== What you will do ==
Go through the data and copy each line where the string "Santé" appears.

== Data extract ==
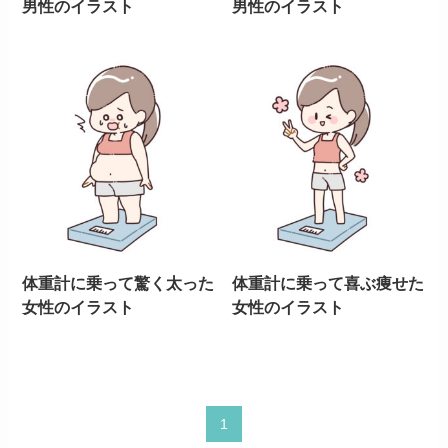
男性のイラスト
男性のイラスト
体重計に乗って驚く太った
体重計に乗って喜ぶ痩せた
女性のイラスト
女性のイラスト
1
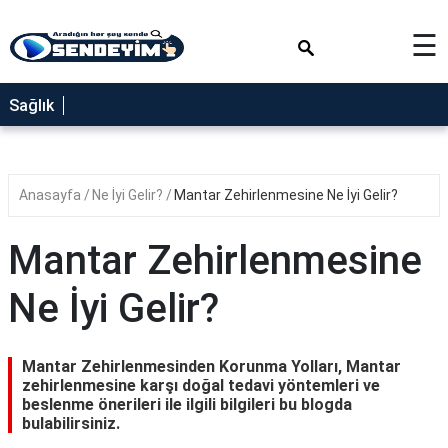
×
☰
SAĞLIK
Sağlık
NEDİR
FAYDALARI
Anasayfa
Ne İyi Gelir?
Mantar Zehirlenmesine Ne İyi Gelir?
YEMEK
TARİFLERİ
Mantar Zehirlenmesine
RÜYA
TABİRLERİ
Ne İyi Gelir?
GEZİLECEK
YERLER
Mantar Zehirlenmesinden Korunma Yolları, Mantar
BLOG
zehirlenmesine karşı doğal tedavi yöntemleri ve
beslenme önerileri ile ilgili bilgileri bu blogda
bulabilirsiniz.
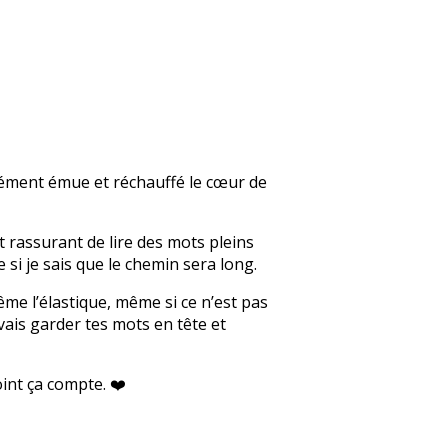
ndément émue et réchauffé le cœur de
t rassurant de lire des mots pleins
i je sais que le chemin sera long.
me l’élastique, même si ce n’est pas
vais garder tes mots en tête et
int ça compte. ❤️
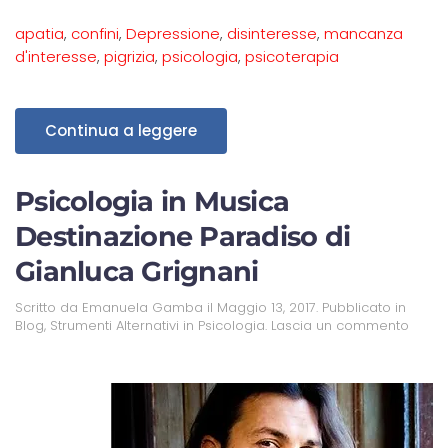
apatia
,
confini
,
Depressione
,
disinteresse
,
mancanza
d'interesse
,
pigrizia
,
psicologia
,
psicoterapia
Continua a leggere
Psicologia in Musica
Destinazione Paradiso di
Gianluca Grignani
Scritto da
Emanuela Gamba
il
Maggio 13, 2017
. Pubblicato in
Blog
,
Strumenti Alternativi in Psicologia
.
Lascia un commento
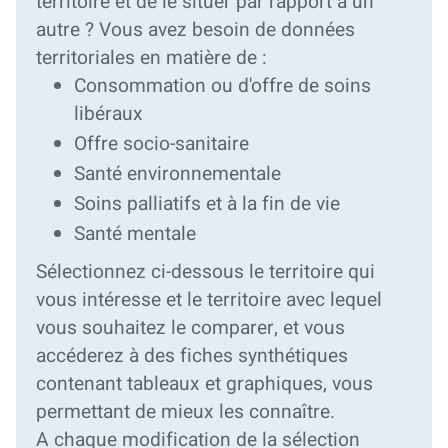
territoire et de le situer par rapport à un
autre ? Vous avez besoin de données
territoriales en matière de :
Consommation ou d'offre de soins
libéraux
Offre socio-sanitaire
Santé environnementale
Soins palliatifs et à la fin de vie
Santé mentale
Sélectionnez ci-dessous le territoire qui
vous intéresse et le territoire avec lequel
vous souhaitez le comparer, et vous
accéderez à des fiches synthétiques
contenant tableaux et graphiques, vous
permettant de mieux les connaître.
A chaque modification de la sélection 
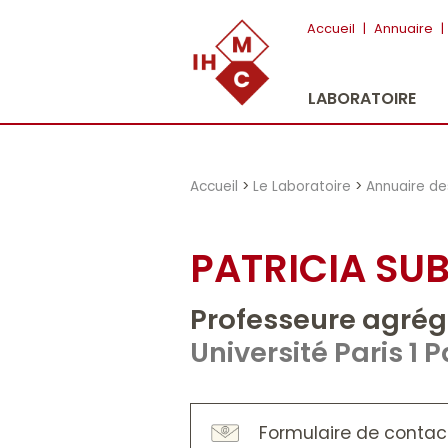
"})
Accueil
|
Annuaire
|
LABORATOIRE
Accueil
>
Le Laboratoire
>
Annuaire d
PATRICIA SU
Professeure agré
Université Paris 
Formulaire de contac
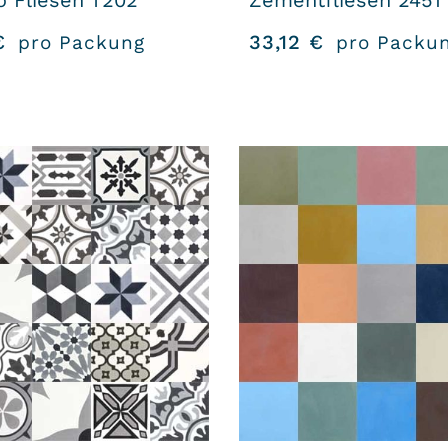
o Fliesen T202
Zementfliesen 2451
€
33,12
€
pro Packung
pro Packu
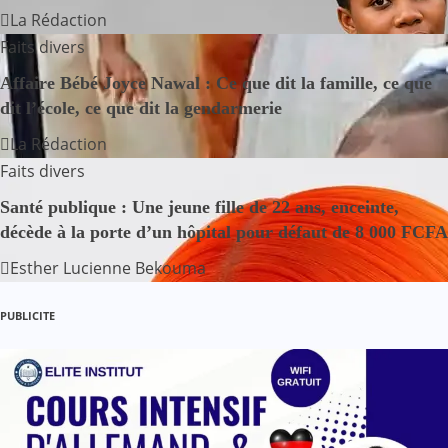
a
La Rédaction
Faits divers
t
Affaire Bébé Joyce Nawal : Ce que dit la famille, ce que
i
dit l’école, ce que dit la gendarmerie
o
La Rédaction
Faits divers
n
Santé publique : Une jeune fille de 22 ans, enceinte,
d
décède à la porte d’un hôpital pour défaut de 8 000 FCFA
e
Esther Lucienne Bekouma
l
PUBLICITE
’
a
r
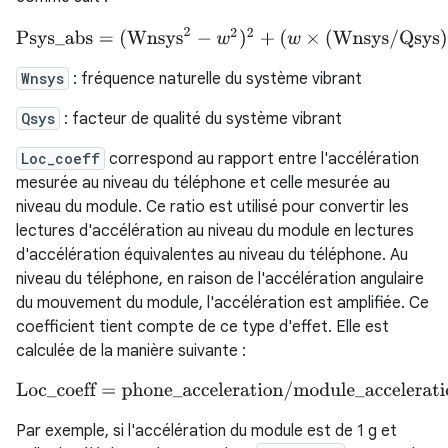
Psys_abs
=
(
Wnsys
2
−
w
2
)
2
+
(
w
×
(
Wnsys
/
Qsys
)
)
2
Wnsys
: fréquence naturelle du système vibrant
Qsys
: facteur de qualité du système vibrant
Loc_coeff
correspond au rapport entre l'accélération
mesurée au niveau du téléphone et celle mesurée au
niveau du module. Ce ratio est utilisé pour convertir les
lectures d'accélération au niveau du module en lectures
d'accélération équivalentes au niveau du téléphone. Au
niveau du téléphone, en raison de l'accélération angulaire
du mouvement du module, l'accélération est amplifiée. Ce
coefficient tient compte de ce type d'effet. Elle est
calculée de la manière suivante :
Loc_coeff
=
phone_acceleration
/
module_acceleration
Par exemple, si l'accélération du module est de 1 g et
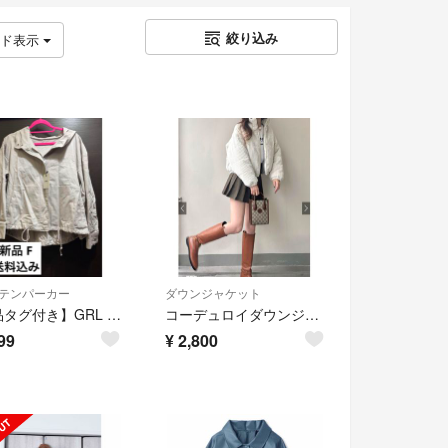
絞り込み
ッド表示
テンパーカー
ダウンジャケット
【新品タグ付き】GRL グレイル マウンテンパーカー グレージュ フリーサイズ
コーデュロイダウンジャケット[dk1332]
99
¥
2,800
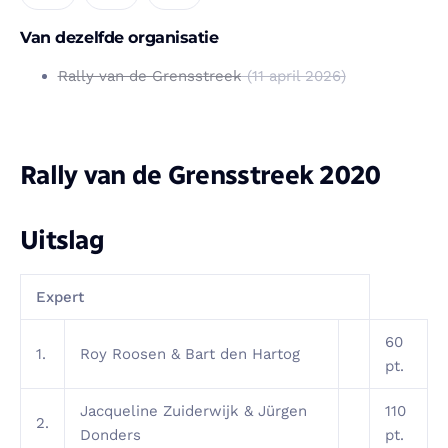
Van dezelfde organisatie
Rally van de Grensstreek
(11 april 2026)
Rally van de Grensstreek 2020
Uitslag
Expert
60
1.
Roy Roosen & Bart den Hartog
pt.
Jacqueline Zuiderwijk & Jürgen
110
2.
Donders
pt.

== Finished task ==
Santé environnementale
Santé mentale
Santé publique : Une jeune fille de 22 ans, enceinte,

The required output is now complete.